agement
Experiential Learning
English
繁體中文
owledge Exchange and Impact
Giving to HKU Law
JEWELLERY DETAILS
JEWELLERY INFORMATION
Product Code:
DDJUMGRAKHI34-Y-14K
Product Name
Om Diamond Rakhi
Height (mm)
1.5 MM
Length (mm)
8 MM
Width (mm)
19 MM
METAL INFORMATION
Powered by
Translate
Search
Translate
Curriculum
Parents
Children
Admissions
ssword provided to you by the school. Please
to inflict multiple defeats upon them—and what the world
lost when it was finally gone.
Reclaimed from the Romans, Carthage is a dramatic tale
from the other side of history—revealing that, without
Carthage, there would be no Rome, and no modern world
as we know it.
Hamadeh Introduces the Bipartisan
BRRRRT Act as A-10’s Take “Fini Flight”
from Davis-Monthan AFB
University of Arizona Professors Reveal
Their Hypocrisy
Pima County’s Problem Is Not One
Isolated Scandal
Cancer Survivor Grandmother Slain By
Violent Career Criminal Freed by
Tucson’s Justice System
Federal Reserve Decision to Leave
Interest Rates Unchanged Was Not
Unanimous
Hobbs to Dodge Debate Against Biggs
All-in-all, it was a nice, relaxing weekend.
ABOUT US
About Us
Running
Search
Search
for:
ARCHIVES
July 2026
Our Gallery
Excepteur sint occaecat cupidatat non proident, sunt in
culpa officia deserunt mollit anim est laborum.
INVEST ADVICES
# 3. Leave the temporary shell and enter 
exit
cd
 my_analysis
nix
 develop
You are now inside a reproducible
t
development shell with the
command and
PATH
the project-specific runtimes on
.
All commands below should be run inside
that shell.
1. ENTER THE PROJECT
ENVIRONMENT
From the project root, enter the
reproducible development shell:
◆ ◆ ◆ ◆
Work task:
Word for word, retype the lines from the one containing "Hobbs to Dodge Debate Against Biggs" through the final line of the data, including both ends and nothing more.

Result:
Hobbs to Dodge Debate Against Biggs
All-in-all, it was a nice, relaxing weekend.
ABOUT US
About Us
Running
Search
Search
for:
ARCHIVES
July 2026
Our Gallery
Excepteur sint occaecat cupidatat non proident, sunt in
culpa officia deserunt mollit anim est laborum.
INVEST ADVICES
# 3. Leave the temporary shell and enter 
exit
cd
 my_analysis
nix
 develop
You are now inside a reproducible
t
development shell with the
command and
PATH
the project-specific runtimes on
.
All commands below should be run inside
that shell.
1. ENTER THE PROJECT
ENVIRONMENT
From the project root, enter the
reproducible development shell:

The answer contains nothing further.